In de BWP dacht men dat na de invoering van het zuiver algemeen stemrecht de weg naar nog meer sociale hervormingen open lag. Vandaar dat de partij haar programma wilde herzien. Vandervelde kreeg de opdracht om deze operatie tot een goed einde te brengen. Hij zette zich nu aan het werk om een zeer uitvoerige theoretische analyse van de naoorlogse problemen te maken. In navolging van het nieuwe Duitse programma van Görlitz, dat hij ook citeerde, stond Vandervelde langdurig stil bij de proletarisering van de oude middenklasse en de concentratie van het kapitaal in handen van enkele financiers. Uitvoerige citaten uit de marxistische klassieken ondersteunden die analyse.

Vandervelde meende dat de versterking van de arbeidersorganisaties zou leiden tot het doen afsterven van de burgerlijke staat en het invoeren van een socialistische democratie. De arbeiderscontrole, zoals die inmiddels door de socialistische vakbonden was aanvaard als een instrument van economische machtsvorming, zou natuurlijk de actie van de arbeidersklasse in de fabrieken een nieuwe impuls geven.[59] Vandervelde kwam evenwel óók tot de conclusie dat de tekst van het Charter van Quaregnon integraal behouden kon blijven.[60]

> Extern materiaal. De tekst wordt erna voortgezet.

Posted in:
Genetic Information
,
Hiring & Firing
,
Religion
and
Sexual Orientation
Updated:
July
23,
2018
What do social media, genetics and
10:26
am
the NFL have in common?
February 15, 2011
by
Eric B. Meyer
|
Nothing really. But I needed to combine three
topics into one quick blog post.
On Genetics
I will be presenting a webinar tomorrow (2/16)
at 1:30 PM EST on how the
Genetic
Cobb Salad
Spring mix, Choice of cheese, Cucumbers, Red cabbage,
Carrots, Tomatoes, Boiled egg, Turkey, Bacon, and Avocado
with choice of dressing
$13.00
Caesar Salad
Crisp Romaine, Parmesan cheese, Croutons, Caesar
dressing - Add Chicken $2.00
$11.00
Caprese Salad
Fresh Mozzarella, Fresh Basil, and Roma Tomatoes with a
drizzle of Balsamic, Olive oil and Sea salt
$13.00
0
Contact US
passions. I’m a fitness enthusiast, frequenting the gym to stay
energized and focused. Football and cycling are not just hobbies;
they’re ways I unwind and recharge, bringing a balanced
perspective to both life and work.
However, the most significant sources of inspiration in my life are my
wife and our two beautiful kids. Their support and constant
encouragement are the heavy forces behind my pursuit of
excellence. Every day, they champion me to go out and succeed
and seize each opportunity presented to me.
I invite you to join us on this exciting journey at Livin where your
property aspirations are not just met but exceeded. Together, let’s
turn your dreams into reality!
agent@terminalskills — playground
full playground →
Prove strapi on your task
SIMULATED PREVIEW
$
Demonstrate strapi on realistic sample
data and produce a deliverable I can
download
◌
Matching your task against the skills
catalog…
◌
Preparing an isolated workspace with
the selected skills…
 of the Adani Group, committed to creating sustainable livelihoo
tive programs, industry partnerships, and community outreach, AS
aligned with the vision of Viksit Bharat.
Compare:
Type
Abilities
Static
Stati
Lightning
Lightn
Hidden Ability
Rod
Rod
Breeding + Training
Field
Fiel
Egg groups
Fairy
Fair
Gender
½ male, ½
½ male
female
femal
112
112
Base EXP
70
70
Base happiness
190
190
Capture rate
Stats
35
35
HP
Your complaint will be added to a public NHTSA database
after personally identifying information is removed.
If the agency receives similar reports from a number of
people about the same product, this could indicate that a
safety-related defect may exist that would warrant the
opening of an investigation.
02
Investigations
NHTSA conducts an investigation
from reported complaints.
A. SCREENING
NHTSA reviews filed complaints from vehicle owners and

De zorg waarmee Vandervelde zich voortdurend presenteerde als marxist kreeg iets dwangmatigs. Ook zijn naaste omgeving begon hem nu als neomarxist te fêteren. Dat was het geval mat een omvangrijke bundel artikelen die zijn vrienden publiceerden om de “patron” van het Belgisch socialisme in de ogen van de partijgenoten op een voetstuk te zetten. Het artikel van Arthur Wauters in deze bundel werd onder de titel Vandervelde et la doctrine socialiste als separate druk uitgegeven. Hierin schreef A. Wauters: “Ce qui frappe dans l’oeuvre doctrinale de Vandervelde, c’est son étonnant dynamisme. Il partage avec Lénine, parmi les grands théoriciens du socialisme, le périlleux privilège d’avoir à confronter ses doctrines avec ses actes d’homme de Gouvernement.”[61] Volgens Wauters was Vandervelde een neomarxist. Volgens Wauters hadden de neomarxisten “subi l’influence de Marx” en zij hadden tevens “fait à sa doctrine des apports tellement considérables qu’on ne peut raisonnablement les considérer comme des disciples dociles et soumis du Maître.”[62] Volgens Wauters had Vandervelde de drie banden van Das Kapital grondig bestudeerd, maar dat had hem niet verhinderd om naderhand de theorie van de meerwaarde in zijn eigen werk achterwege te laten. “Car s’il défend avec vigueur ce qu’il admet comme vrai dans l’oeuvre de Marx, il passe sous un déférent silence ce qu’il considère comme caduc.”[63]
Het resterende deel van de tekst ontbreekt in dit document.